In the end, a team of so-called “expert” consulting engineers wrote something so egregious it threatened the whole project. Any junior writing such a thing should be taught better. None of them bothered to check the logs to investigate the issue. Oh, and by the way, the huge machine they were using was running at 20% of CPU and RAM load all the time, they did not check that either! Oh and they did the same mistake in two places within the codebase, so now we have to wait twice as much.
I guess shipping garbage that barely works is definitely a good way to get your contract renewed and be paid to continue maintaining it… But this is a different story.
Final thoughts
So please kids, do not abuse your pandas. Keep them safe from the bad influence of for loops. Believe me, it’s much easier to make your code not suck rather than spending days trying to optimize a clunky piece.

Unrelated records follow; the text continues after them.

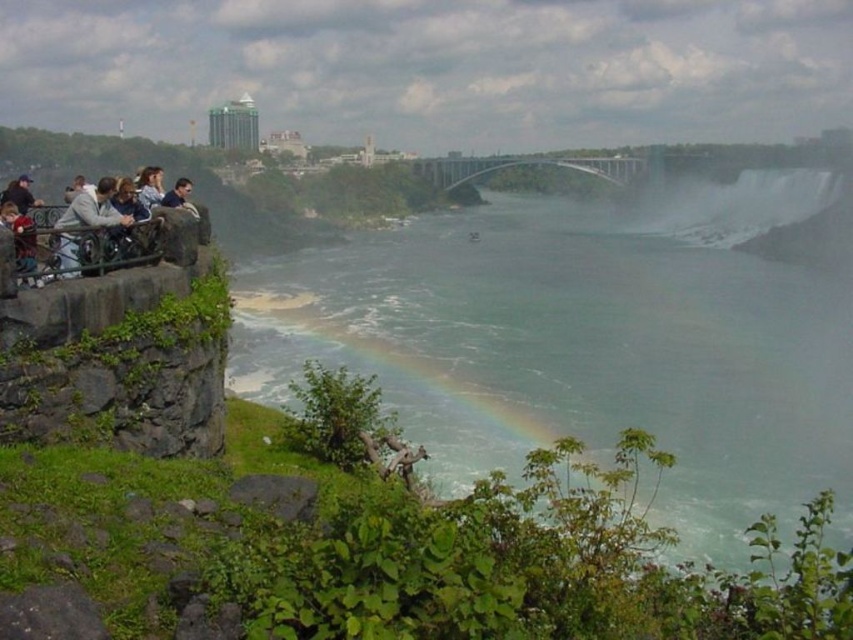 You are standing at the stone wall with a metal railing on the left side of the image. You want to walk to the point marked at coordinate (589, 342). Is that point located on the misty water at center?

Yes, the point marked at coordinate (589, 342) is on the misty water at center, so you can walk towards it but should be cautious as it is over water.

You are a photographer standing at the light gray concrete railing at left, aiming to capture the translucent misty water at center in your shot. Given that your camera has a maximum zoom range of 100 meters, will you be able to focus on the misty water without moving closer?

The distance between the translucent misty water at center and the light gray concrete railing at left is 145.18 meters. Since your camera can only zoom up to 100 meters, you won not be able to focus on the misty water without moving closer.

You are a photographer standing at the edge of the grassy area near the stone wall with a metal railing. You want to capture a photo of the translucent misty water at center while ensuring the light brown leather jacket at left is also in the frame. Can you fit both objects in your camera viewfinder without moving your position?

The translucent misty water at center is bigger than the light brown leather jacket at left, so yes, both can be captured in the camera viewfinder since the misty water is larger and likely occupies more space, allowing the jacket to also be included without moving position. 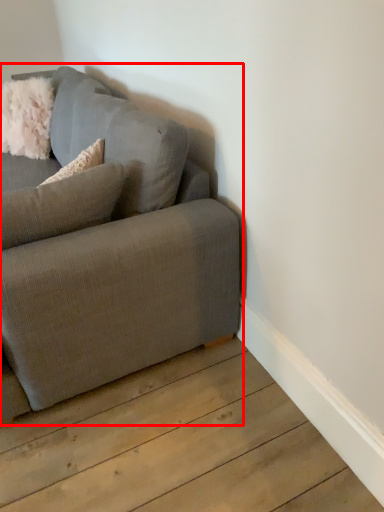 Question: Where is studio couch (annotated by the red box) located in relation to pillow in the image?

Choices:
 (A) left
 (B) right

Answer: (A) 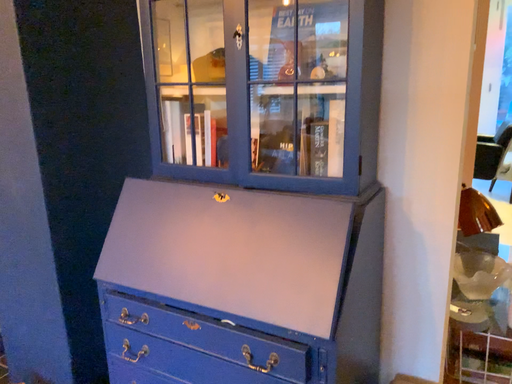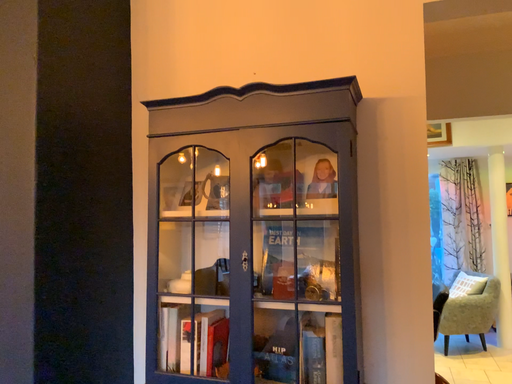 Question: Which way did the camera rotate in the video?

Choices:
 (A) rotated upward
 (B) rotated downward

Answer: (A) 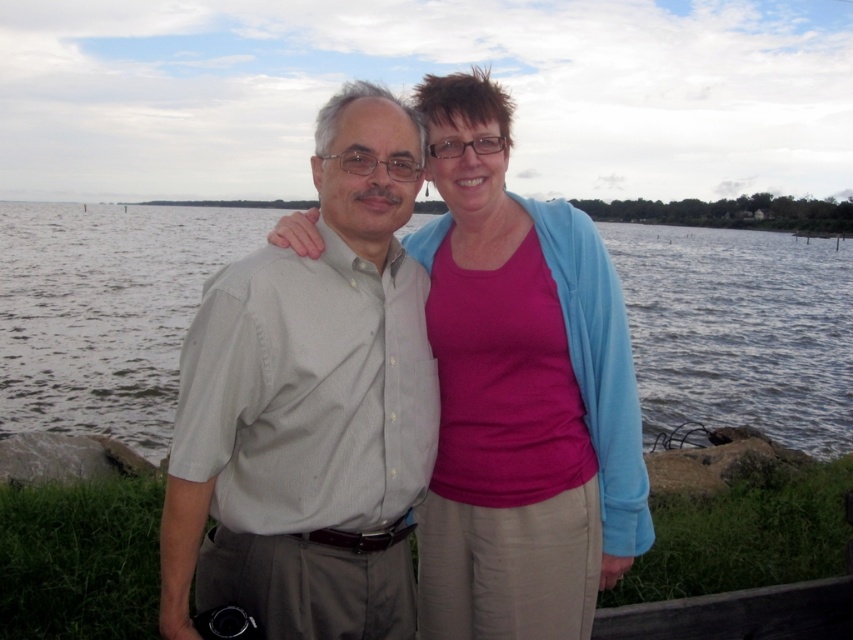 You are a photographer trying to capture a landscape photo of the clear water at center and the light gray shirt at center. Which object should you focus on first if you want to ensure both are in focus? Please explain your reasoning based on their sizes.

The light gray shirt at center has a smaller size compared to clear water at center. To ensure both are in focus, you should focus on the smaller object, the light gray shirt at center, because depth of field is more effective when focusing on closer or smaller subjects.

You are standing at the point marked by the coordinates point (x=413, y=112). You want to walk towards the man on the left and the woman on the right. Which direction should you move to reach them?

The point (x=413, y=112) is 2.41 meters away from the viewer. Since the man on the left and woman on the right are part of the scene, you should move forward towards them as they are in front of you at that point.

You are a photographer trying to capture a portrait of the two people in the scene. You notice the pink matte shirt at center and the clear water at center. Which object takes up more space in the frame?

The clear water at center takes up more space in the frame because it has a greater width than the pink matte shirt at center. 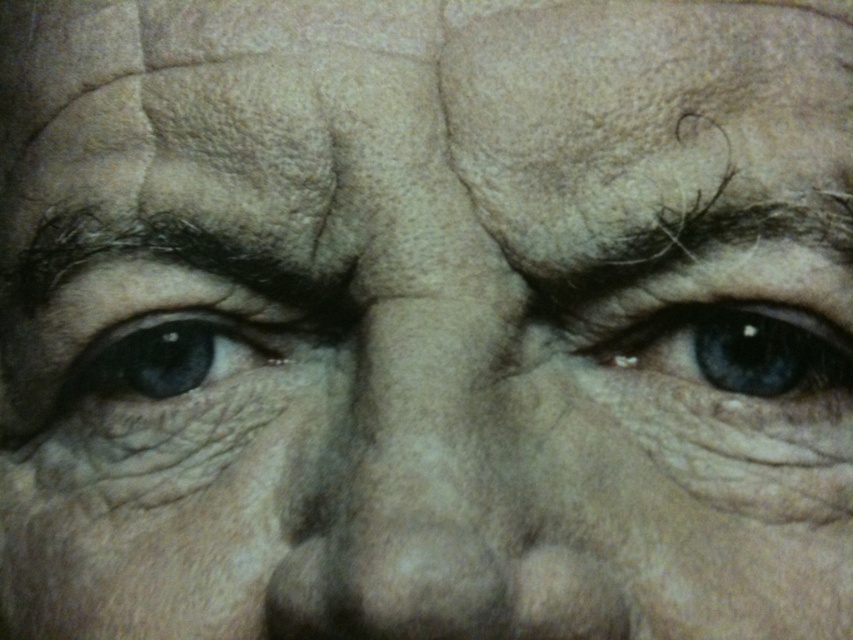 Question: Can you confirm if blue matte eye at center is positioned to the right of dark brown furrowed eyebrow at upper left?

Choices:
 (A) no
 (B) yes

Answer: (B)

Question: Which point is farther to the camera?

Choices:
 (A) (418, 346)
 (B) (781, 330)
 (C) (151, 385)

Answer: (C)

Question: Is smooth skin nose at center bigger than matte blue eye at left?

Choices:
 (A) no
 (B) yes

Answer: (B)

Question: Which of the following is the farthest from the observer?

Choices:
 (A) (247, 321)
 (B) (65, 250)
 (C) (679, 104)
 (D) (287, 589)

Answer: (A)

Question: Is the position of dry skin at center more distant than that of matte blue eye at left?

Choices:
 (A) no
 (B) yes

Answer: (A)

Question: Which point is farther to the camera?

Choices:
 (A) blue matte eye at center
 (B) matte blue eye at left
 (C) smooth skin nose at center
 (D) dry skin at center

Answer: (B) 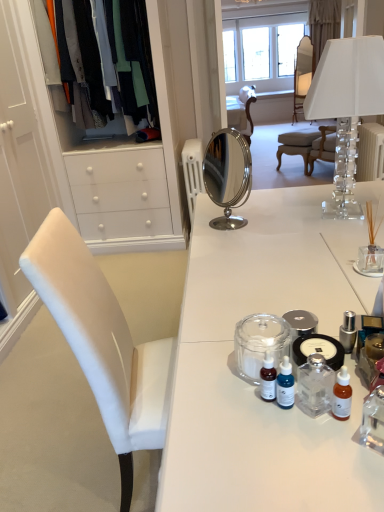 Question: Looking at their shapes, would you say matte white chair at center, the 1th chair from the top, is wider or thinner than white fabric curtain at upper center?

Choices:
 (A) wide
 (B) thin

Answer: (B)

Question: From their relative heights in the image, would you say matte white chair at center, which is the 2th chair in front-to-back order, is taller or shorter than white fabric curtain at upper center?

Choices:
 (A) short
 (B) tall

Answer: (A)

Question: Which is nearer to the light brown wooden chair at center, positioned as the 2th chair in right-to-left order?

Choices:
 (A) white fabric curtain at upper center
 (B) clear glass bottle at center
 (C) transparent glass jar at center
 (D) blue glass dropper bottle at center, which is the 1th toiletry in front-to-back order
 (E) matte white chair at center, placed as the second chair when sorted from bottom to top

Answer: (A)

Question: Which is nearer to the clear glass bottle at center?

Choices:
 (A) blue glass dropper bottle at center, which is the 1th toiletry in front-to-back order
 (B) transparent glass jar at center
 (C) light brown wooden chair at center, which is the second chair from top to bottom
 (D) matte white chair at center, which is the 1th chair in right-to-left order
 (E) silver metallic container at center-right, the first toiletry in the right-to-left sequence

Answer: (A) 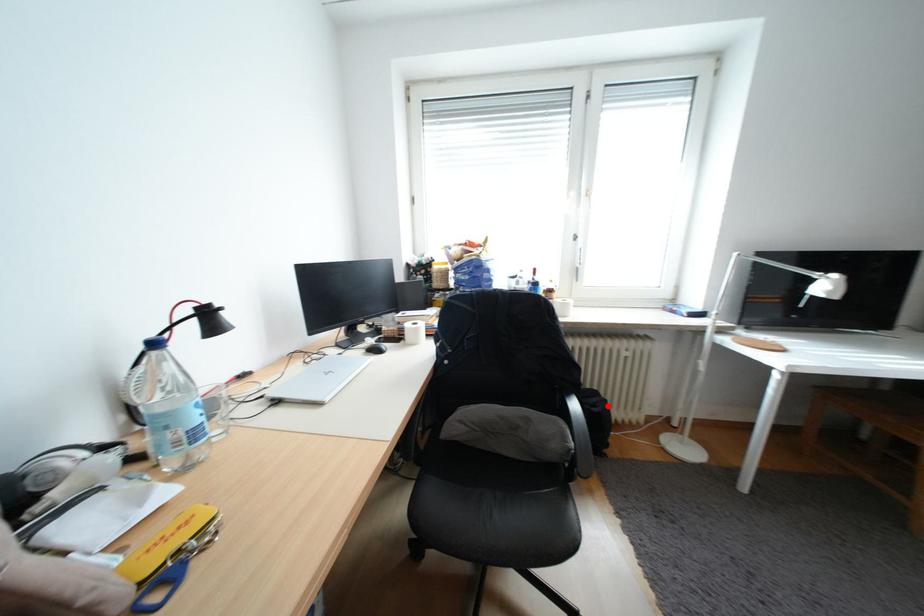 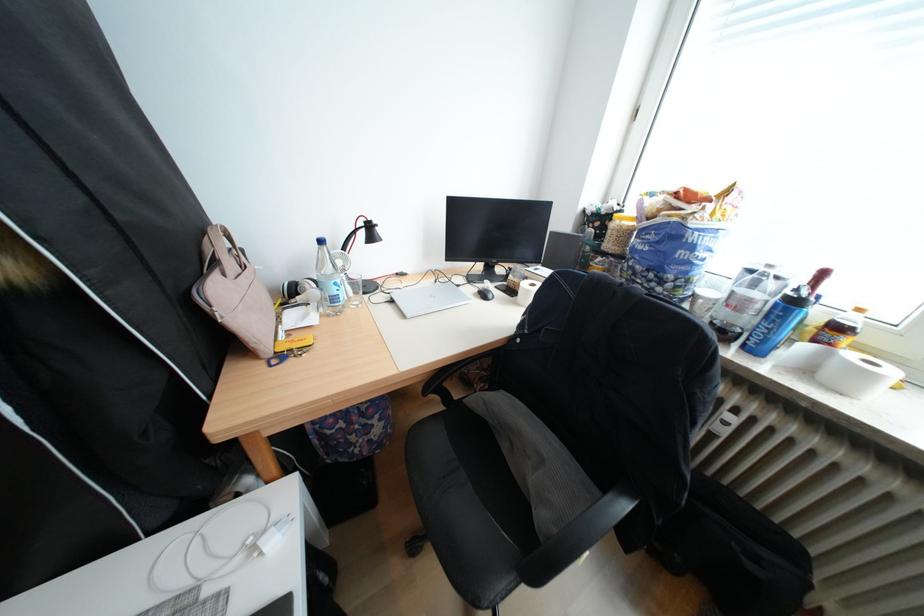 Question: I am providing you with two images of the same scene from different viewpoints. A red point is shown in image1. For the corresponding object point in image2, is it positioned nearer or farther from the camera?

Choices:
 (A) Nearer
 (B) Farther

Answer: (A) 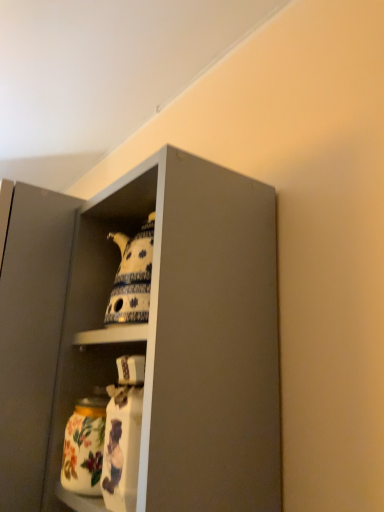 Question: Relative to matte gray cabinet at upper center, is porcelain teapot at upper center, which is the 2th cabinet from left to right, in front or behind?

Choices:
 (A) front
 (B) behind

Answer: (B)

Question: From a real-world perspective, is porcelain teapot at upper center, which is counted as the 1th cabinet, starting from the right, above or below matte gray cabinet at upper center?

Choices:
 (A) above
 (B) below

Answer: (A)

Question: Estimate the real-world distances between objects in this image. Which object is closer to the porcelain teapot at upper center, which is the 2th cabinet from left to right?

Choices:
 (A) porcelain teapot at upper center, which is the second cabinet in right-to-left order
 (B) matte gray cabinet at upper center
 (C) floral ceramic jar at lower left

Answer: (A)

Question: Considering the real-world distances, which object is closest to the floral ceramic jar at lower left?

Choices:
 (A) matte gray cabinet at upper center
 (B) porcelain teapot at upper center, which is the second cabinet in right-to-left order
 (C) porcelain teapot at upper center, which is counted as the 1th cabinet, starting from the right

Answer: (B) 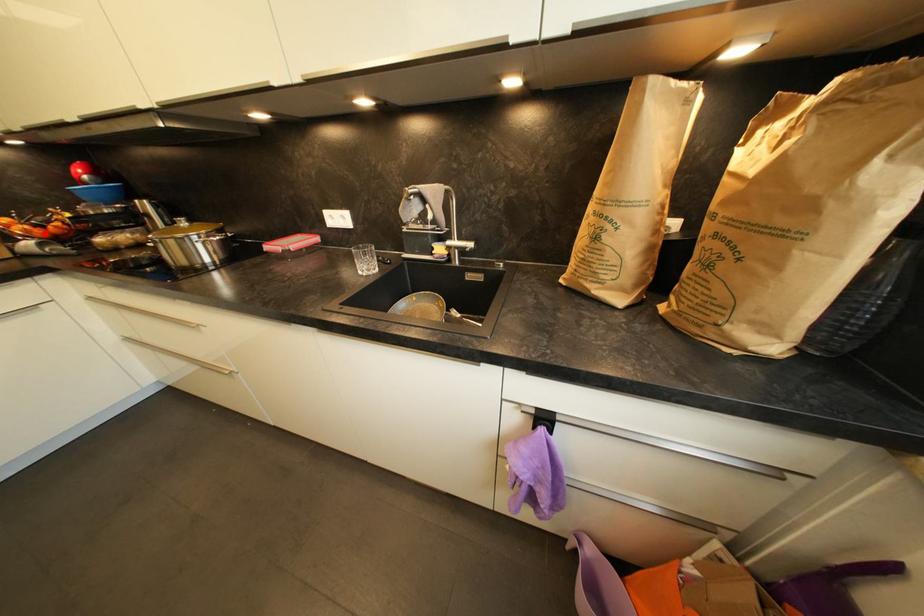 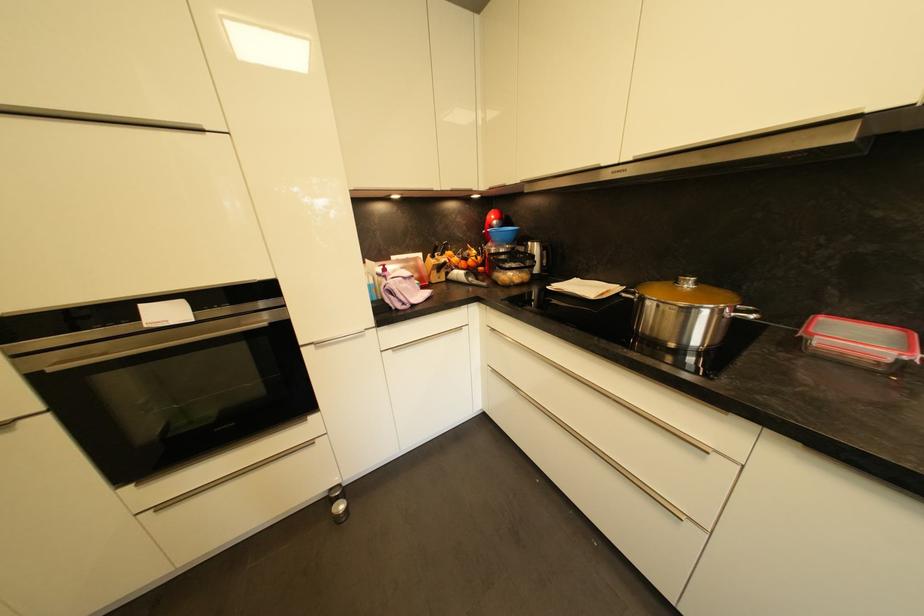 Question: I am providing you with two images of the same scene from different viewpoints. Given a red point in image1, look at the same physical point in image2. Is it:

Choices:
 (A) Closer to the viewpoint
 (B) Farther from the viewpoint

Answer: (A) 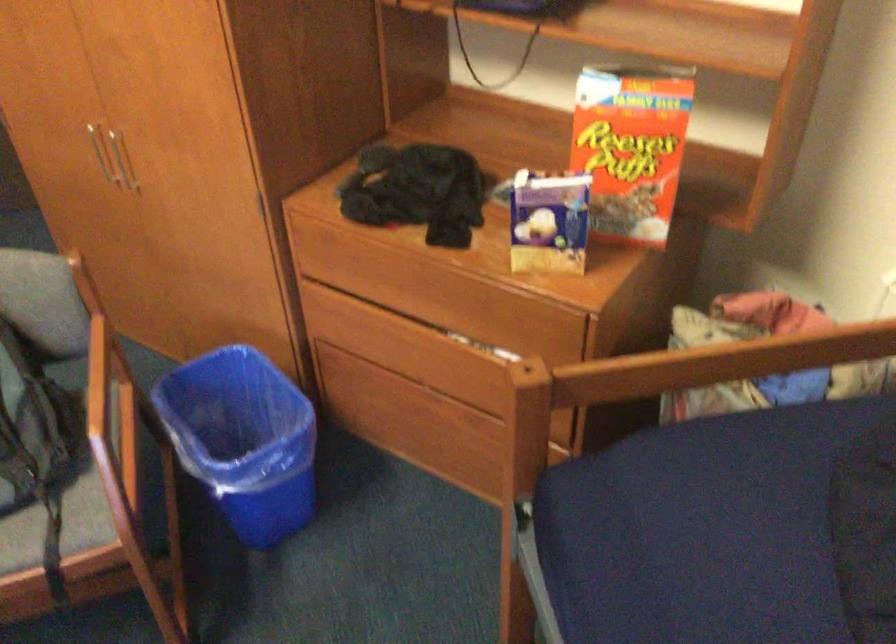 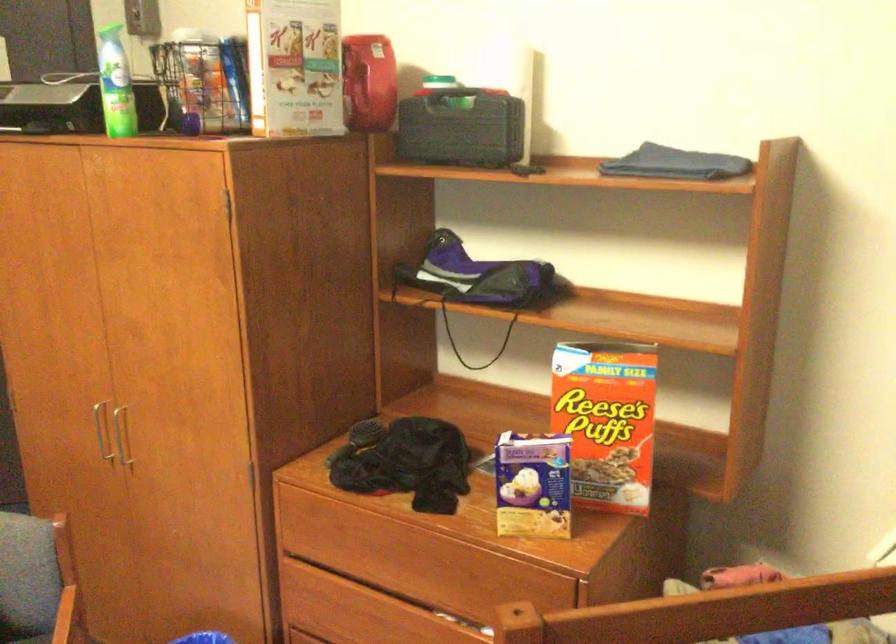 Where in the second image is the point corresponding to pixel 395 322 from the first image?

(377, 598) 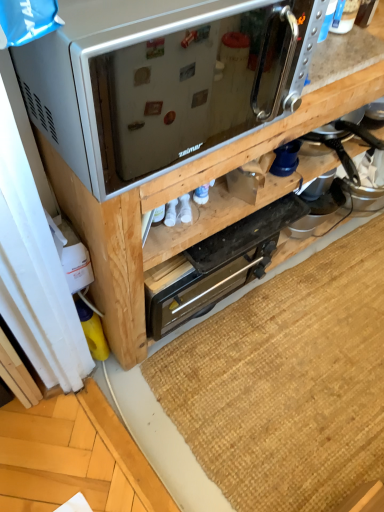 Question: Is black metallic toaster oven at center spatially inside satin silver microwave at upper center, or outside of it?

Choices:
 (A) outside
 (B) inside

Answer: (A)

Question: From a real-world perspective, relative to satin silver microwave at upper center, is black metallic toaster oven at center vertically above or below?

Choices:
 (A) below
 (B) above

Answer: (A)

Question: Based on their relative distances, which object is farther from the brown woven mat at lower center?

Choices:
 (A) metallic silver toaster oven at upper center
 (B) satin silver microwave at upper center
 (C) black metallic toaster oven at center

Answer: (B)

Question: Which is nearer to the black metallic toaster oven at center?

Choices:
 (A) brown woven mat at lower center
 (B) metallic silver toaster oven at upper center
 (C) satin silver microwave at upper center

Answer: (B) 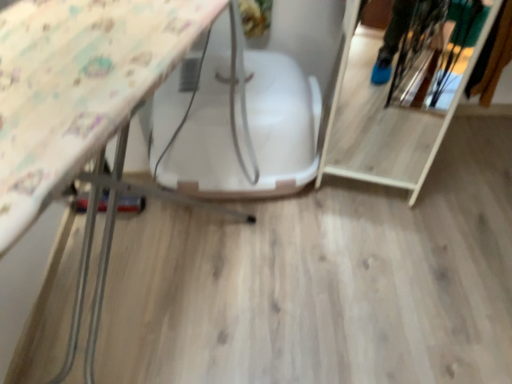 Question: From a real-world perspective, is white plastic swivel chair at center on wooden shelf at right?

Choices:
 (A) no
 (B) yes

Answer: (A)

Question: Is white plastic swivel chair at center oriented away from wooden shelf at right?

Choices:
 (A) no
 (B) yes

Answer: (A)

Question: Could you tell me if white plastic swivel chair at center is facing wooden shelf at right?

Choices:
 (A) yes
 (B) no

Answer: (B)

Question: Is white plastic swivel chair at center smaller than wooden shelf at right?

Choices:
 (A) yes
 (B) no

Answer: (B)

Question: Can you see white plastic swivel chair at center touching wooden shelf at right?

Choices:
 (A) no
 (B) yes

Answer: (A)

Question: Does white plastic swivel chair at center come in front of wooden shelf at right?

Choices:
 (A) no
 (B) yes

Answer: (A)

Question: Could you tell me if wooden shelf at right is turned towards white plastic swivel chair at center?

Choices:
 (A) no
 (B) yes

Answer: (A)

Question: From a real-world perspective, is wooden shelf at right over white plastic swivel chair at center?

Choices:
 (A) yes
 (B) no

Answer: (A)

Question: From the image's perspective, would you say wooden shelf at right is positioned over white plastic swivel chair at center?

Choices:
 (A) yes
 (B) no

Answer: (A)

Question: Does wooden shelf at right have a larger size compared to white plastic swivel chair at center?

Choices:
 (A) no
 (B) yes

Answer: (A)

Question: Is wooden shelf at right beside white plastic swivel chair at center?

Choices:
 (A) no
 (B) yes

Answer: (A)

Question: Is wooden shelf at right oriented away from white plastic swivel chair at center?

Choices:
 (A) no
 (B) yes

Answer: (A)

Question: From the image's perspective, is wooden shelf at right above or below white plastic swivel chair at center?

I fully agree here with what Casey Muratori says about non-pessimization and this needs to be heard everywhere:
Non-pessimization, it’s simply not introducing tons of extra work for the computer to do!
Disclaimer
The style of this post may remind some of you of the comrade Ludicity and I must confess I am a deep fan and an active reader of his work.
Though I tried not to imitate his style too much, this post MUST be a strong rant because some things need to be said out loud. Also, because of my own swearing nature and my shortcomings in writing, I doubt that I managed efficiently to do so. Ludicity, if you’re reading this, I apologize deeply.